* **Your objective**
Within the entries below, the lines from the one with "INFORMASI BANK (75, 2135)" through the one with "Daftar Sekarang (352, 767)" are to be set down exactly, both ends kept.

* **Information shown**
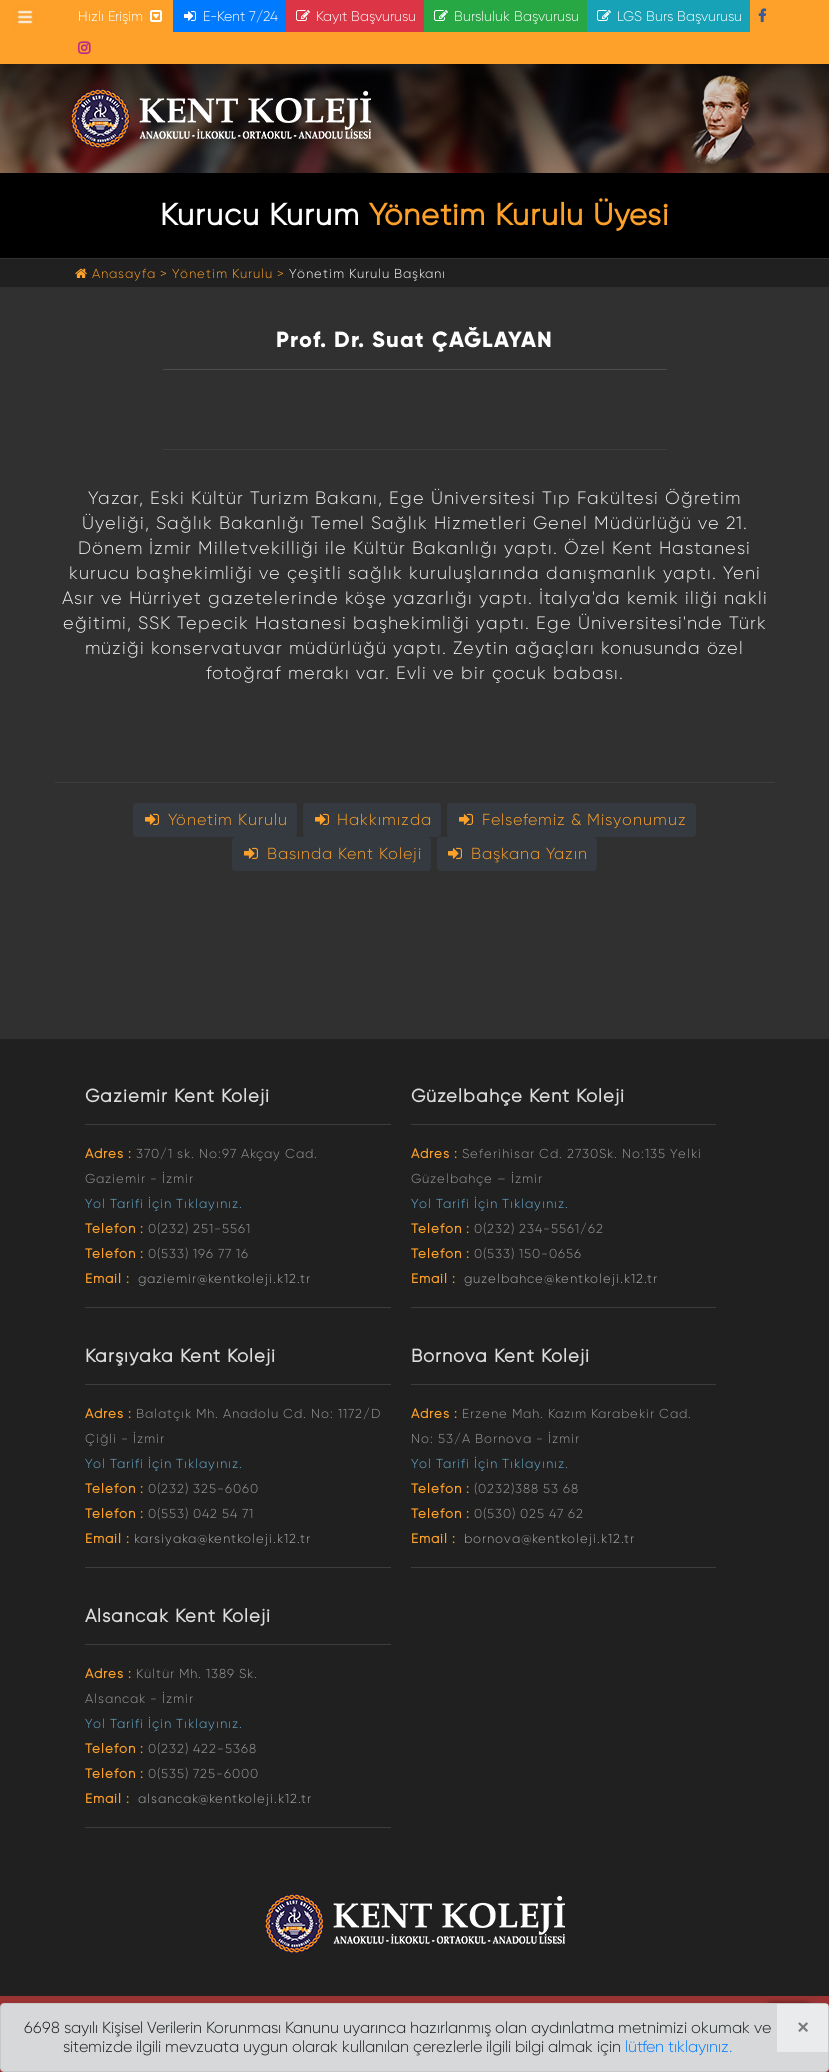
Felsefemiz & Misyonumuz (571, 819)
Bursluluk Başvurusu (505, 16)
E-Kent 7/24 (229, 16)
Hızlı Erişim (121, 16)
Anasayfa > (123, 273)
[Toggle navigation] (25, 17)
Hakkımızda (372, 819)
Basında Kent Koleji (331, 853)
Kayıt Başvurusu (355, 16)
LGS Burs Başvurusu (668, 16)
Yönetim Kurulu (215, 819)
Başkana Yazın (517, 853)
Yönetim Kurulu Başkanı (367, 273)
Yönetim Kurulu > (228, 273)
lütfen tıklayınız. (678, 2046)
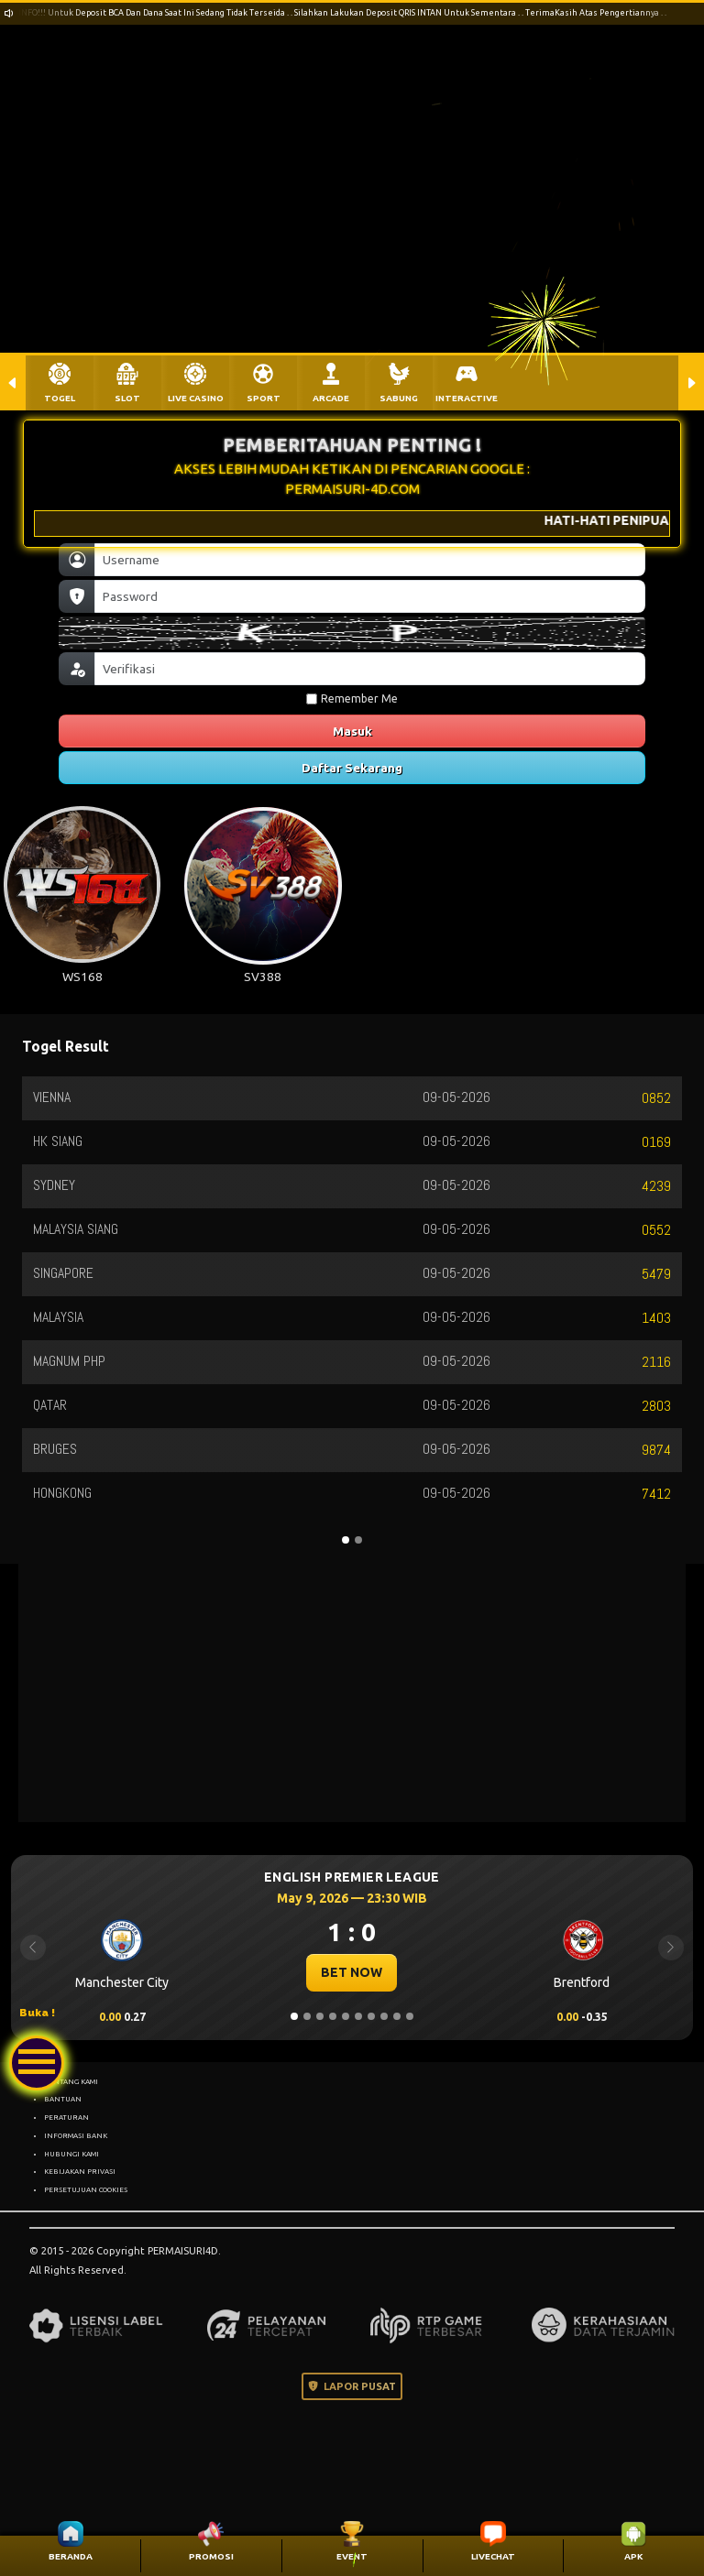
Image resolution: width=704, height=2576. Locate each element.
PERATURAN (66, 2117)
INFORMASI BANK (75, 2135)
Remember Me (352, 698)
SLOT (127, 398)
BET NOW (351, 1972)
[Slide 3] (320, 2016)
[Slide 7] (371, 2016)
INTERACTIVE (466, 398)
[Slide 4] (332, 2016)
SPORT (263, 398)
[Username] (369, 559)
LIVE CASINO (196, 398)
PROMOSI (211, 2556)
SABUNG (399, 398)
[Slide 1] (294, 2016)
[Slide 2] (307, 2016)
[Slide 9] (397, 2016)
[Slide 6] (358, 2016)
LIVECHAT (493, 2556)
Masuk (352, 731)
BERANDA (71, 2556)
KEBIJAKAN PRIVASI (80, 2171)
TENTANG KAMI (71, 2081)
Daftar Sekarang (352, 767)
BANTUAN (63, 2098)
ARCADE (331, 398)
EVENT (352, 2556)
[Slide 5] (345, 2016)
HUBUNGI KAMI (71, 2153)
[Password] (369, 596)
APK (634, 2556)
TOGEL (59, 398)
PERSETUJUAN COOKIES (85, 2189)
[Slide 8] (384, 2016)
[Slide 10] (409, 2016)
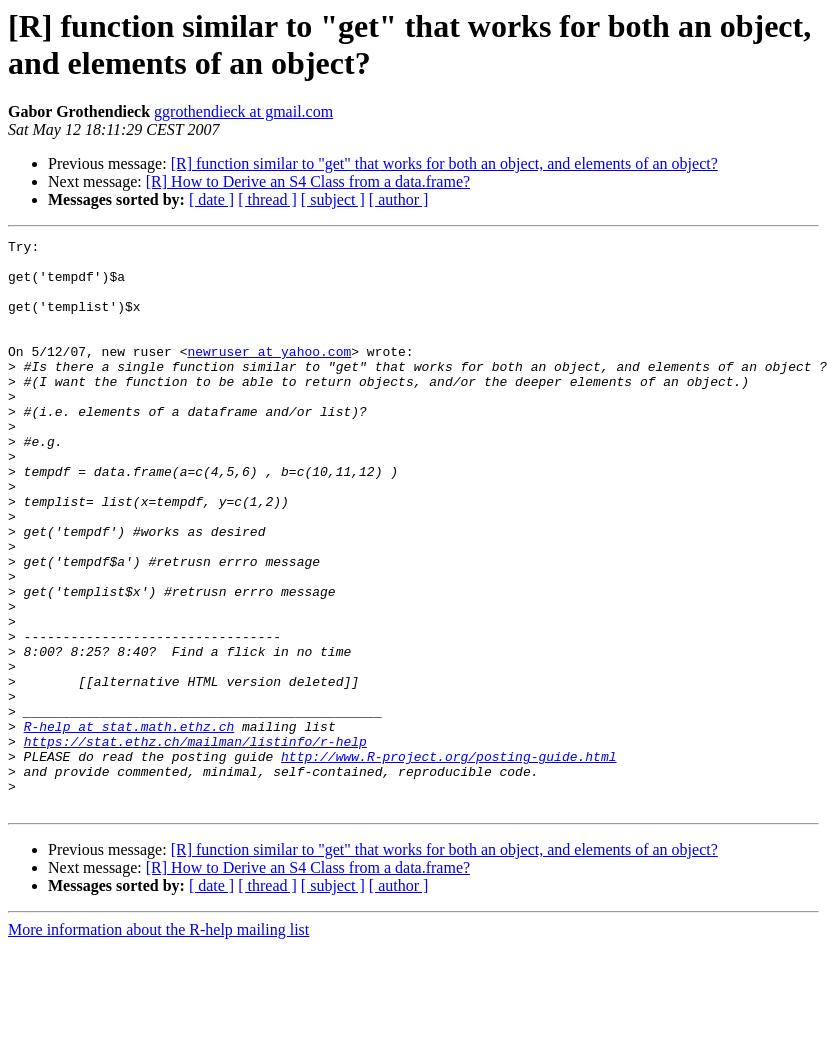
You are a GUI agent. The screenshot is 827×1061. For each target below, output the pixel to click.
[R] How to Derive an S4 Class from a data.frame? (308, 181)
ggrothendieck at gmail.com (243, 111)
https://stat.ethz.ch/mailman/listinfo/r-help (195, 843)
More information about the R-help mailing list (158, 1043)
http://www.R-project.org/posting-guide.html (448, 861)
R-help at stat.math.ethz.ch (129, 825)
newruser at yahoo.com (269, 375)
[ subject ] (333, 199)
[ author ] (399, 199)
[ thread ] (267, 199)
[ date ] (211, 199)
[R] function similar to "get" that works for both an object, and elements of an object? (444, 163)
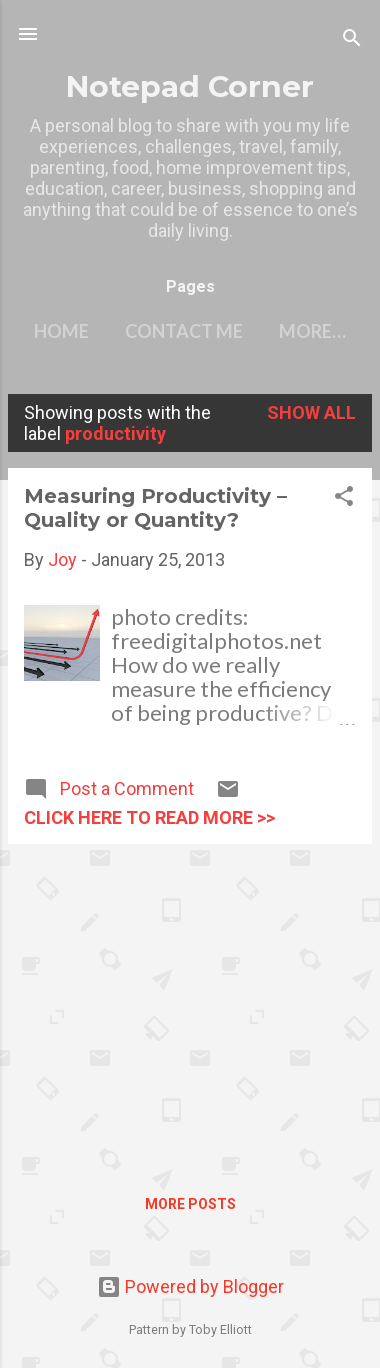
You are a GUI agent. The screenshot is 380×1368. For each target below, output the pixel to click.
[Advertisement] (190, 1000)
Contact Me (184, 331)
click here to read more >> (149, 817)
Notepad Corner (190, 86)
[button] (344, 499)
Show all (311, 412)
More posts (190, 1204)
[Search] (352, 40)
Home (61, 331)
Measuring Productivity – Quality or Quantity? (155, 508)
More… (312, 331)
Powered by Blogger (190, 1286)
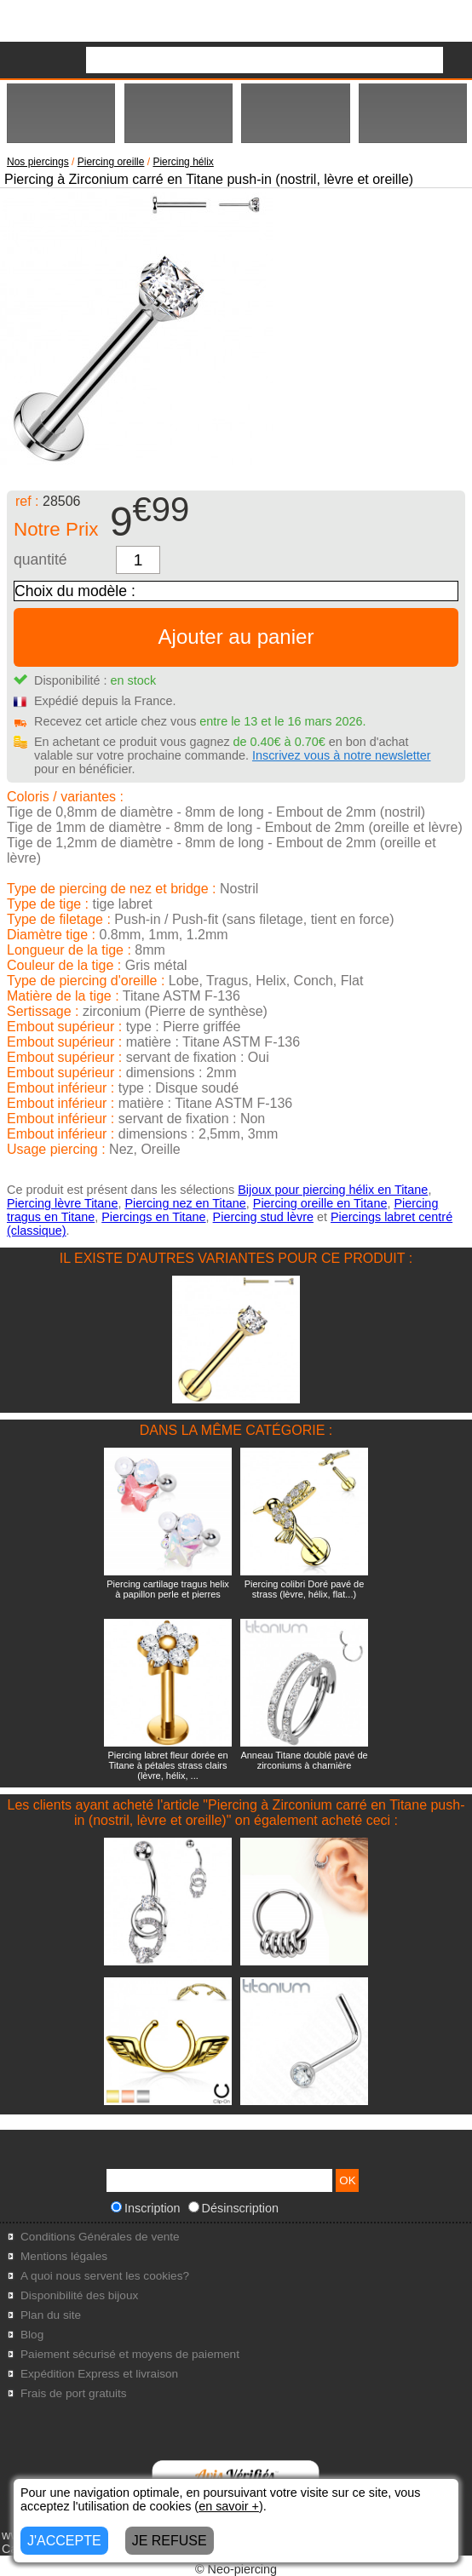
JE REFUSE (169, 2540)
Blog (31, 2334)
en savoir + (229, 2506)
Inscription (146, 2208)
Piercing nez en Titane (184, 1203)
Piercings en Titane (153, 1217)
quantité (40, 559)
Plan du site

* **Written reply**
INFORMASI BANK (75, 2135)
Remember Me (352, 698)
SLOT (127, 398)
BET NOW (351, 1972)
[Slide 3] (320, 2016)
[Slide 7] (371, 2016)
INTERACTIVE (466, 398)
[Slide 4] (332, 2016)
SPORT (263, 398)
[Username] (369, 559)
LIVE CASINO (196, 398)
PROMOSI (211, 2556)
SABUNG (399, 398)
[Slide 1] (294, 2016)
[Slide 2] (307, 2016)
[Slide 9] (397, 2016)
[Slide 6] (358, 2016)
LIVECHAT (493, 2556)
Masuk (352, 731)
BERANDA (71, 2556)
KEBIJAKAN PRIVASI (80, 2171)
TENTANG KAMI (71, 2081)
Daftar Sekarang (352, 767)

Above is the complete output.